Mineralogists have identified a variety of familiar minerals in meteorites. These include olivine, the plagioclase feldspars, magnetite, quartz, chromite, and, rarely, microscopic diamonds. All of these minerals are found here on earth in such igneous rocks as basalts and peridotites.

On the other hand, the meteoritic nickel-iron alloys (kamacite, taenite, and plessite, for example) and such meteoritic minerals as schreibersite (nickel-iron phosphide) and daubreelite (iron chromium sulfide) do not occur naturally on the earth.

We should stress here that although unusual combinations of known elements are present in meteorites, no new elements have been discovered during the increasingly intensive study of these masses during the last 150 years.

The majority of stony meteorites show a structure not found in terrestrial rocks.
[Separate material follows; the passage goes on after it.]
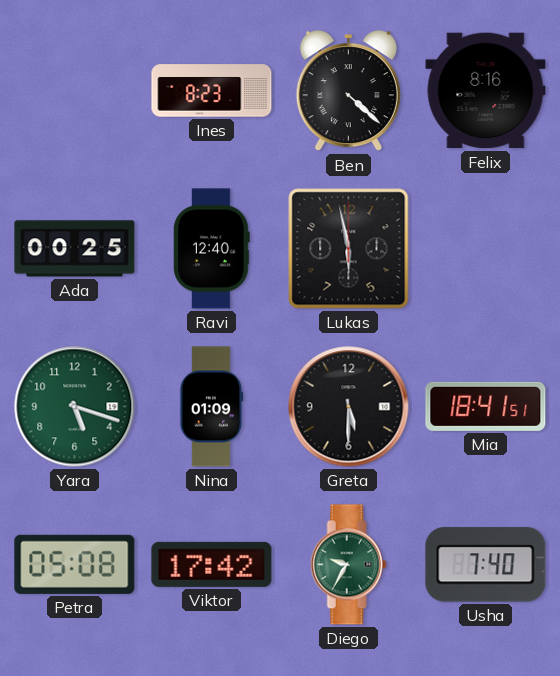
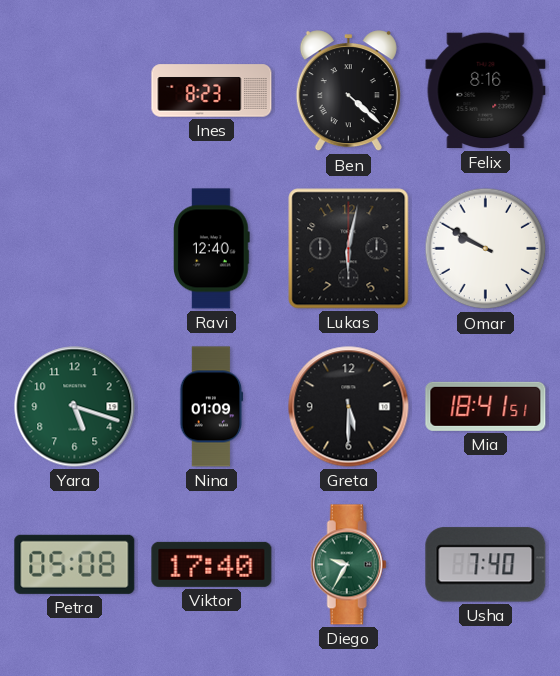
Ada: 00:25 -> none
Lukas: 5:58 -> 6:02
Omar: none -> 9:50
Viktor: 17:42 -> 17:40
These meteorites are made up of rounded, shot-like bodies called chondrules (from the Greek word for “grain”). The individual chondrules may vary in size from those as large or even larger than a walnut down to dust-sized grains. The most common size is about that of peppercorns. The chondrules are often composed of the same material as the groundmass in which they are imbedded and unless the meteorite containing them is a very fragile one, they will break with the rest of the mass, as will sand grains in a quartzite. If the meteorite is fragile, however, the individual chondrules can generally be broken out whole. Meteorites containing chondrules are called chondrites.

COURTESY OF AMERICAN MUSEUM OF NATURAL HISTORY Microphotograph of a thin section of a chondrite, showing the circular, or nearly circular, cross sections of a number of chondrules, including one of large size at the upper edge of the section.

A small percentage of stony meteorites have no chondrules. These meteorites are known as achondrites (meaning “not chondrites”) and they resemble terrestrial rocks more closely than the chondrites do. Some achondrites contain almost no trace whatever of metal, although in others (for example, the Norton County meteorite, of [Chapter 2]) small lumps and specks of nickel-iron are sparsely distributed through the stony groundmass.

Meteorites are as variable in shape as they are in composition and structure. Many are cone-shaped; others shield-, bell-, or ring-shaped; still others pear-shaped. One iron fragment recently recovered from the Glorieta, New Mexico, fall has been described as “macro-spicular,” meaning needle-shaped on a very large scale. The photographs opposite illustrate a number of the commoner forms known. The Glorieta specimen has been nicknamed “Alley Oop’s shillelagh,” for only a person of great strength could wield this 13-pounder with ease!

In general, the shape of meteorites depends upon the amount of mass lost by “evaporation” during passage through the earth’s atmosphere. This factor, in turn, depends not only upon the speed of transit, but also on such physical characteristics of the meteorite as its tensile strength and whether or not it contains certain alloys and minerals that vaporize more easily than the rest of the meteorite. The ring-shape of the Tucson, Arizona, iron is believed to have resulted from the “melting away” of a huge inclusion of stony material during the descent of the meteorite.